[Task to carry out] Below are records. Find each line in them that holds the word "subjects" and copy it.

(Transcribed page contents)
<<<<

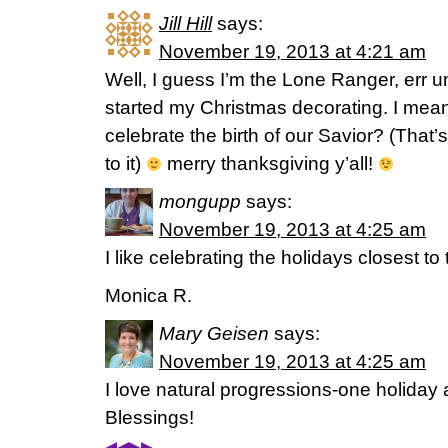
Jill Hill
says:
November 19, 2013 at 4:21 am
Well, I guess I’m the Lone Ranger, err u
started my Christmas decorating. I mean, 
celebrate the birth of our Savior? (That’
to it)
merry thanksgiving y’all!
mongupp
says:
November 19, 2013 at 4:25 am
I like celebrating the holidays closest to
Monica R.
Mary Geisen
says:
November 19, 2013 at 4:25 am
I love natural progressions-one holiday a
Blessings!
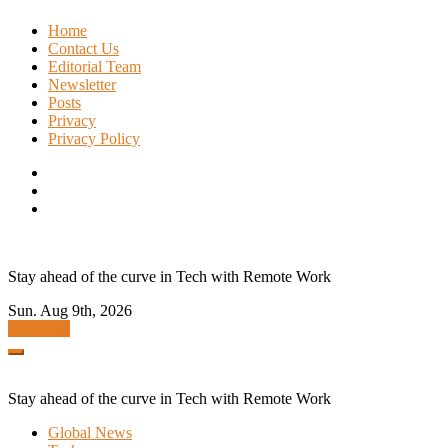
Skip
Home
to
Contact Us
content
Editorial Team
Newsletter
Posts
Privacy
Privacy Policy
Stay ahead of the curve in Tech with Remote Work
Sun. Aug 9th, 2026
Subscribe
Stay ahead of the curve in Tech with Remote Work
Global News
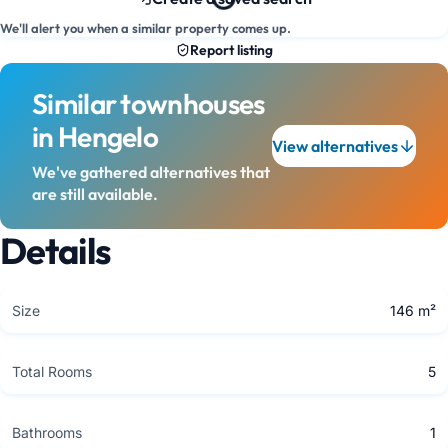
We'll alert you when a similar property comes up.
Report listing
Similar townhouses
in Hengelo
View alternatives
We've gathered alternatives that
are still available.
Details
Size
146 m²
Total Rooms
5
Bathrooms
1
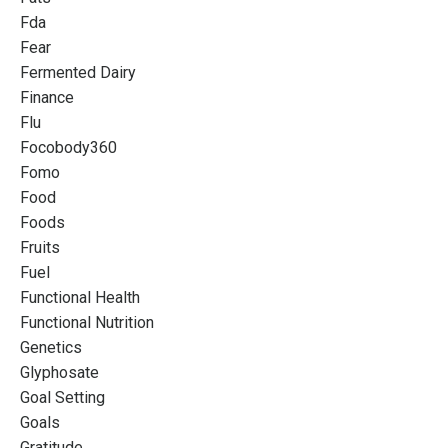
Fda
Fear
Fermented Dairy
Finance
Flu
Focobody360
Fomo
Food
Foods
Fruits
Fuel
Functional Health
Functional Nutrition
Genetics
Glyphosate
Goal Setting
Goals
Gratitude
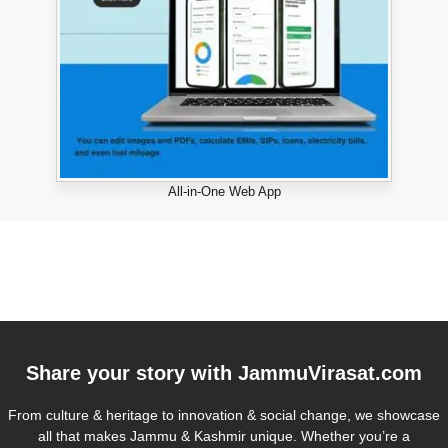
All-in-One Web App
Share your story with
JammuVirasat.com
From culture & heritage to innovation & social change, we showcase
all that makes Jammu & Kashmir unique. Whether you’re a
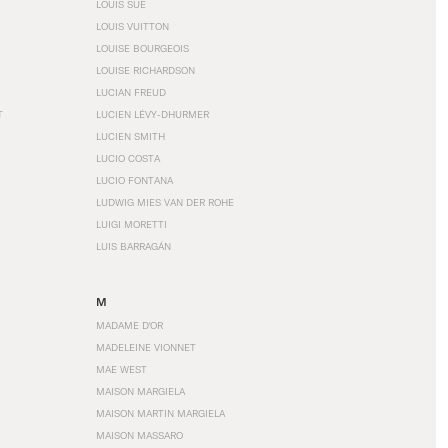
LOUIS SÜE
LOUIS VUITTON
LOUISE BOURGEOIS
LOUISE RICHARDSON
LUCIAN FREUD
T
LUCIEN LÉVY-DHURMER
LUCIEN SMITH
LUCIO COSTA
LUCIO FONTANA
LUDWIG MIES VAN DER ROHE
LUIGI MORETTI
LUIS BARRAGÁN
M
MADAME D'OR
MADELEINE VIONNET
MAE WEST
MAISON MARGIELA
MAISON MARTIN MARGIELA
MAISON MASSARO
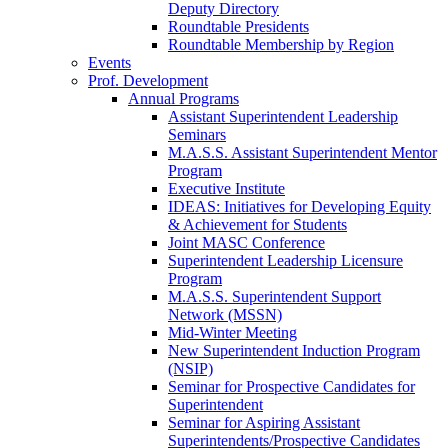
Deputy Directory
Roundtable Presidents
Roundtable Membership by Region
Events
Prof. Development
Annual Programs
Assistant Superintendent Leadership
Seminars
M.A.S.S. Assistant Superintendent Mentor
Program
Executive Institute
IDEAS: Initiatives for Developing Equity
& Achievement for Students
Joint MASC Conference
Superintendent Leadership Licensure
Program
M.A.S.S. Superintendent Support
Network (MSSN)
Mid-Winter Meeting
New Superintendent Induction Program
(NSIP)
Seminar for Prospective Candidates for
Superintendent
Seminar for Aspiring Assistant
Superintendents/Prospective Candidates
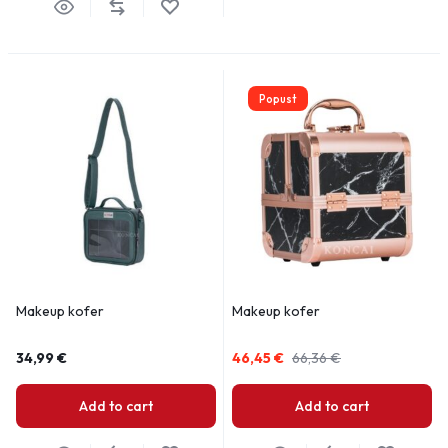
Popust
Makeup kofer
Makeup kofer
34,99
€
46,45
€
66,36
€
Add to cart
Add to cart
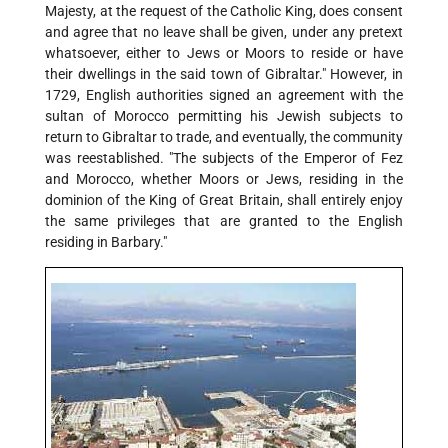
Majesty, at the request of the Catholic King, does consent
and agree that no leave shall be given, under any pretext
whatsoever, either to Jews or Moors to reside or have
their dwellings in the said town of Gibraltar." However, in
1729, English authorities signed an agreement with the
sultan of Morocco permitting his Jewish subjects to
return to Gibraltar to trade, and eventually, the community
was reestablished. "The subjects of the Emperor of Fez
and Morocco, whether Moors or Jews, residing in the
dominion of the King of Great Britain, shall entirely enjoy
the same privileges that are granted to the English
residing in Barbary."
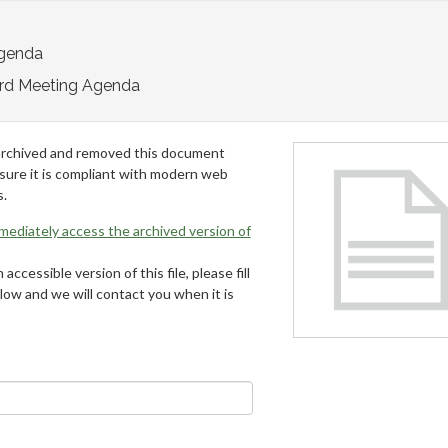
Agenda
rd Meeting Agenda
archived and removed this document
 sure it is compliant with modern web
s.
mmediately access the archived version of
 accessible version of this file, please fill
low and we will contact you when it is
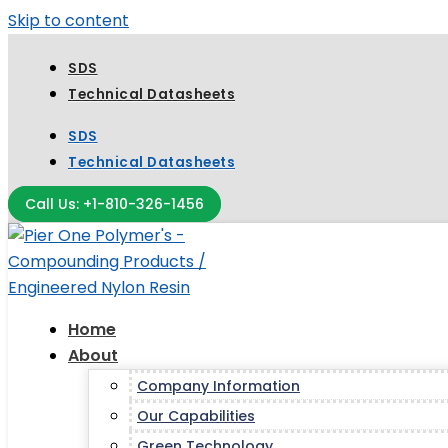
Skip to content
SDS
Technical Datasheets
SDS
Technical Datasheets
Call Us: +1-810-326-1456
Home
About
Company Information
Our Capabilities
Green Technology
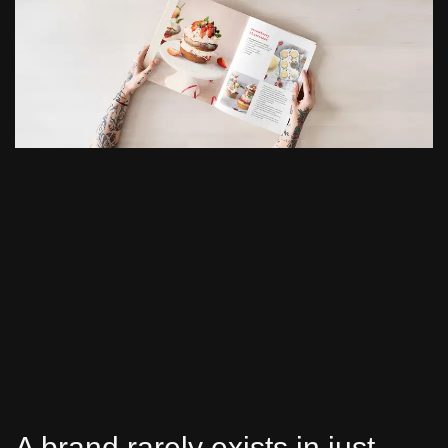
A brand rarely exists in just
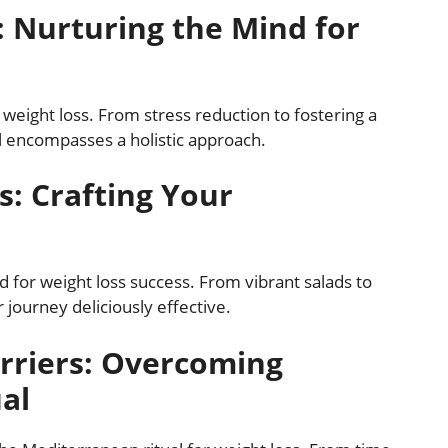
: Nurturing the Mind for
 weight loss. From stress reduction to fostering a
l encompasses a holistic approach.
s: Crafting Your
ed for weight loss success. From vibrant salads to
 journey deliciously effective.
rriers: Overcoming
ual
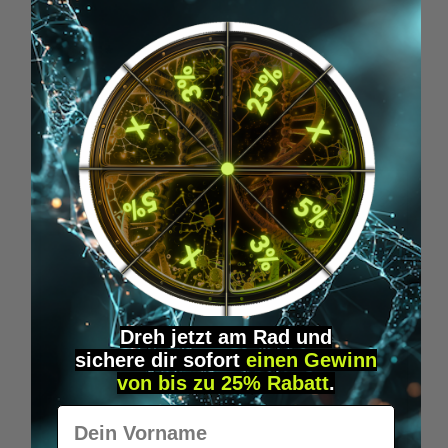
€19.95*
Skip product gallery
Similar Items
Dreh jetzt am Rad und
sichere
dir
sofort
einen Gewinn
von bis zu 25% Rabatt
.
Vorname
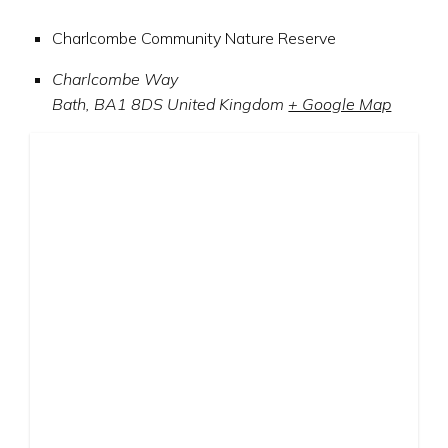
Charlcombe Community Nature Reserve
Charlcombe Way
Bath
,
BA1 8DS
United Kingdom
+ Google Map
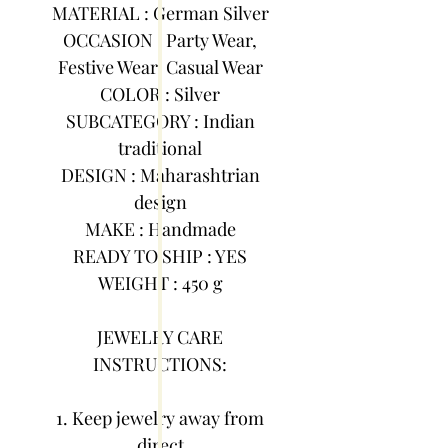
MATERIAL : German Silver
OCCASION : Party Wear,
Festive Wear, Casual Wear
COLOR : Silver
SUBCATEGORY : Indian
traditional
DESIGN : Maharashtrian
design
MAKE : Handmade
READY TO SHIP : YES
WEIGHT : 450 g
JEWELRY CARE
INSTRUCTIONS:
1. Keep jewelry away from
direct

>>>>

[Answer box]
sultan of Morocco permitting his Jewish subjects to
was reestablished. "The subjects of the Emperor of Fez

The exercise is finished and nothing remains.